## Your instructions
Whenever a line carries the word "avec", pull it out of the entries.

Data listing Start Marker

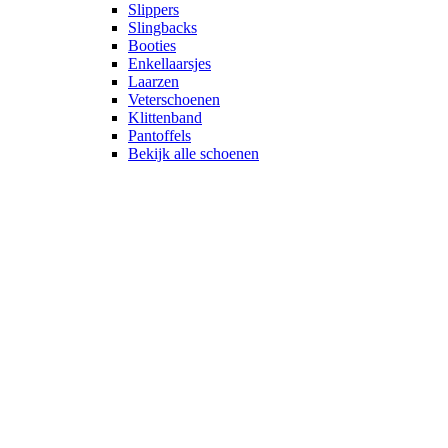
Slippers
Slingbacks
Booties
Enkellaarsjes
Laarzen
Veterschoenen
Klittenband
Pantoffels
Bekijk alle schoenen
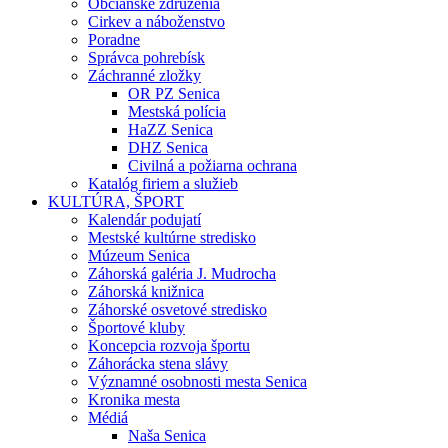
Občianske združenia
Cirkev a náboženstvo
Poradne
Správca pohrebísk
Záchranné zložky
OR PZ Senica
Mestská polícia
HaZZ Senica
DHZ Senica
Civilná a požiarna ochrana
Katalóg firiem a služieb
KULTÚRA, ŠPORT
Kalendár podujatí
Mestské kultúrne stredisko
Múzeum Senica
Záhorská galéria J. Mudrocha
Záhorská knižnica
Záhorské osvetové stredisko
Športové kluby
Koncepcia rozvoja športu
Záhorácka stena slávy
Významné osobnosti mesta Senica
Kronika mesta
Médiá
Naša Senica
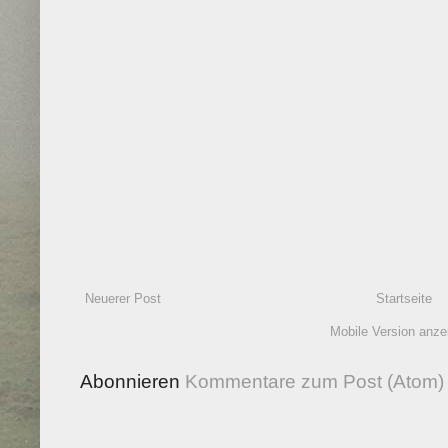
Neuerer Post
Startseite
Mobile Version anze
Abonnieren
Kommentare zum Post (Atom)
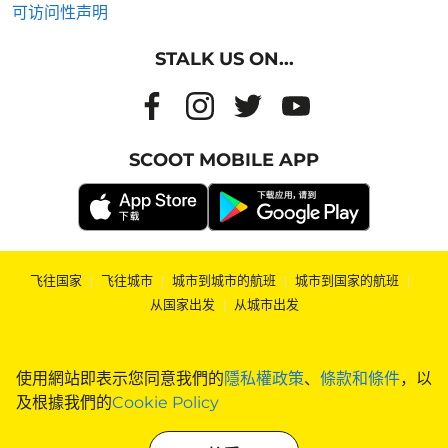
可访问性声明
STALK US ON...
SCOOT MOBILE APP
飞往国家
|
飞往城市
|
城市到城市的航班
|
城市到国家的航班
|
从国家出发
|
从城市出发
使用網站即表示您同意我們的
隱私權政策
、
條款和條件
，以
及根據我們的
Cookie Policy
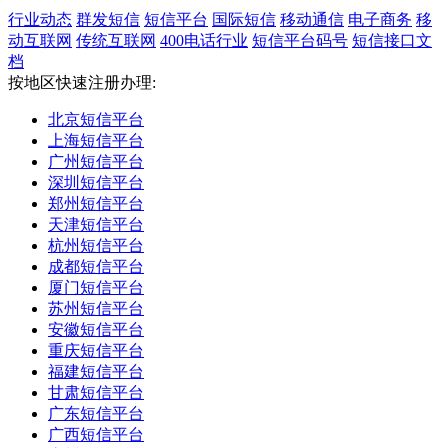
行业动态
群发短信
短信平台
国际短信
移动通信
电子商务
移
动互联网
传统互联网
400电话行业
短信平台码号
短信接口文
档
按地区快速注册办理:
北京短信平台
上海短信平台
广州短信平台
深圳短信平台
郑州短信平台
天津短信平台
杭州短信平台
成都短信平台
厦门短信平台
苏州短信平台
安徽短信平台
重庆短信平台
福建短信平台
甘肃短信平台
广东短信平台
广西短信平台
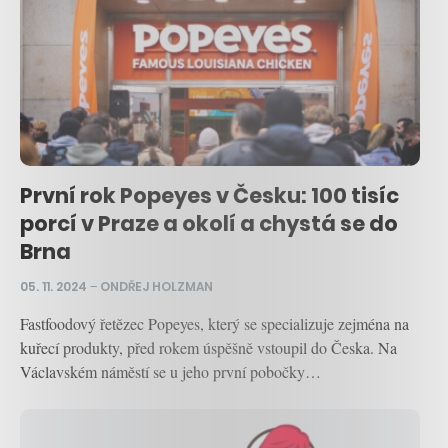
První rok Popeyes v Česku: 100 tisíc
porcí v Praze a okolí a chystá se do
Brna
05. 11. 2024
–
ONDŘEJ HOLZMAN
Fastfoodový řetězec Popeyes, který se specializuje zejména na
kuřecí produkty, před rokem úspěšně vstoupil do Česka. Na
Václavském náměstí se u jeho první pobočky…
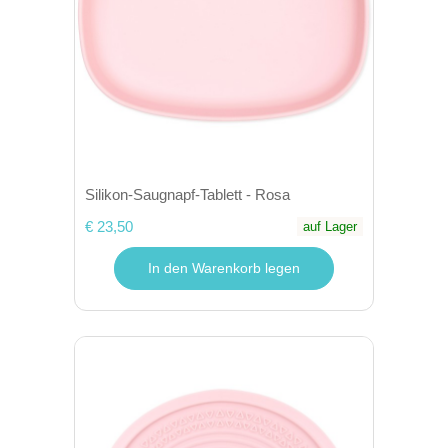
Silikon-Saugnapf-Tablett - Rosa
€ 23,50
auf Lager
In den Warenkorb legen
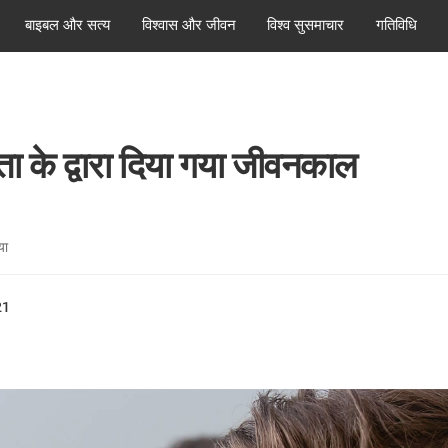
बाइबल और सत्य
विश्वास और जीवन
विश्व सुसमाचार
गतिविधि
ता के द्वारा दिया गया जीवनकाल
या
21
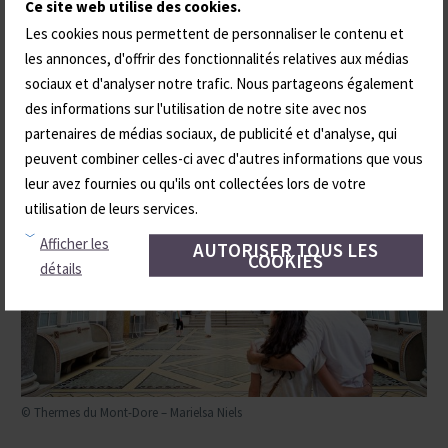
Ce site web utilise des cookies.
LA ROUTE DES VILLES D’EAUX DU MASSIF
Les cookies nous permettent de personnaliser le contenu et
les annonces, d'offrir des fonctionnalités relatives aux médias
CENTRAL
sociaux et d'analyser notre trafic. Nous partageons également
des informations sur l'utilisation de notre site avec nos
partenaires de médias sociaux, de publicité et d'analyse, qui
peuvent combiner celles-ci avec d'autres informations que vous
leur avez fournies ou qu'ils ont collectées lors de votre
utilisation de leurs services.
Afficher les
AUTORISER TOUS LES
COOKIES
détails
© Thermes du Mont-Dore – Marielsa Niels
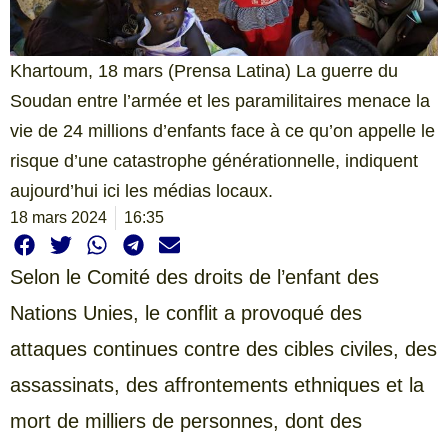
Khartoum, 18 mars (Prensa Latina) La guerre du
Soudan entre l’armée et les paramilitaires menace la
vie de 24 millions d’enfants face à ce qu’on appelle le
risque d’une catastrophe générationnelle, indiquent
aujourd’hui ici les médias locaux.
18 mars 2024
16:35
Selon le Comité des droits de l’enfant des
Nations Unies, le conflit a provoqué des
attaques continues contre des cibles civiles, des
assassinats, des affrontements ethniques et la
mort de milliers de personnes, dont des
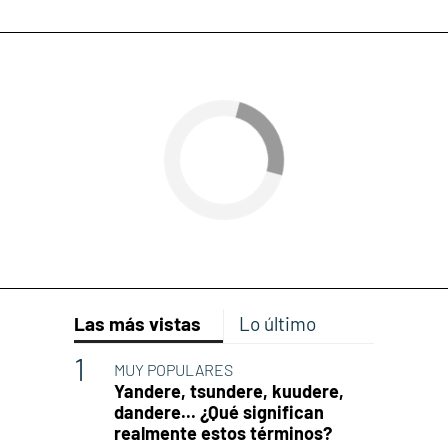
Las más vistas
Lo último
MUY POPULARES
Yandere, tsundere, kuudere,
dandere... ¿Qué significan
realmente estos términos?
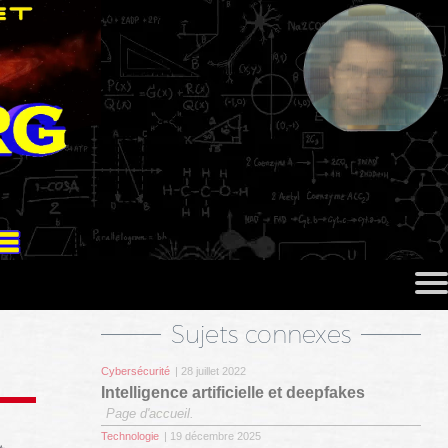
Sujets connexes
Cybersécurité
| 28 juillet 2022
Intelligence artificielle et deepfakes
Page d'accueil.
Technologie
| 19 décembre 2025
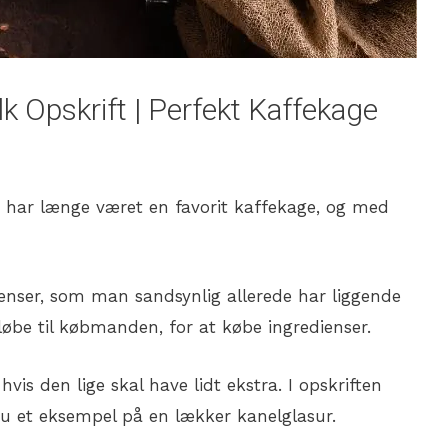
Opskrift | Perfekt Kaffekage
har længe været en favorit kaffekage, og med
enser, som man sandsynlig allerede har liggende
øbe til købmanden, for at købe ingredienser.
vis den lige skal have lidt ekstra. I opskriften
u et eksempel på en lækker kanelglasur.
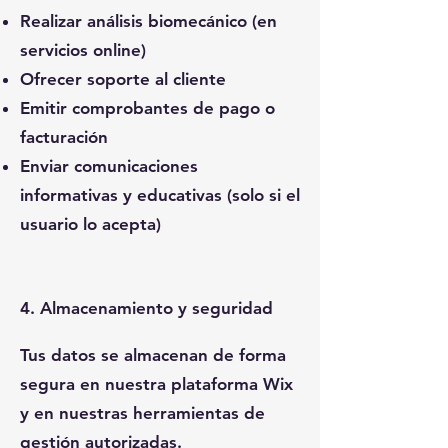
Realizar análisis biomecánico (en
servicios online)
Ofrecer soporte al cliente
Emitir comprobantes de pago o
facturación
Enviar comunicaciones
informativas y educativas (solo si el
usuario lo acepta)
4. Almacenamiento y seguridad
Tus datos se almacenan de forma
segura en nuestra plataforma Wix
y en nuestras herramientas de
gestión autorizadas.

Data listing End Marker

## Expected output
des informations sur l'utilisation de notre site avec nos
peuvent combiner celles-ci avec d'autres informations que vous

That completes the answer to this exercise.